_PROVIDED RECORDS_
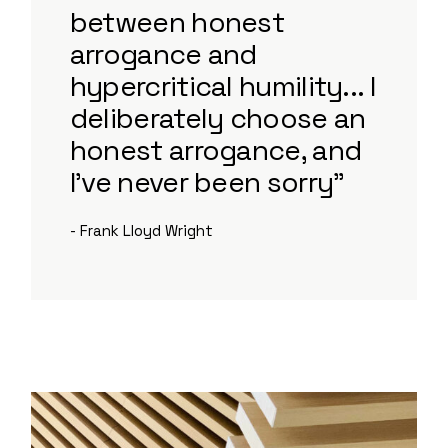
between honest
arrogance and
hypercritical humility... I
deliberately choose an
honest arrogance, and
I've never been sorry”
- Frank Lloyd Wright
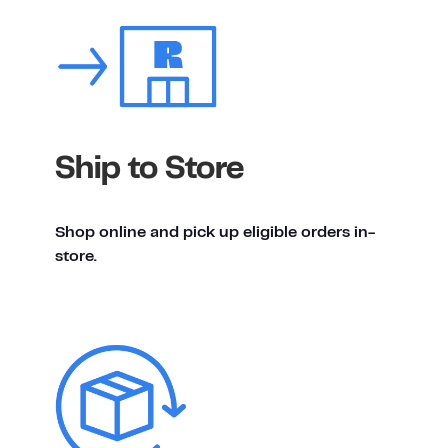
Ship to Store
Shop online and pick up eligible orders in-
store.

_WHAT YOU SHOULD DO_
No pictures belong in the copy. Return exactly the lines from the line containing "- Frank Lloyd Wright" through the last line of the listing.

_ANSWER SECTION_
- Frank Lloyd Wright
Ship to Store
Shop online and pick up eligible orders in-
store.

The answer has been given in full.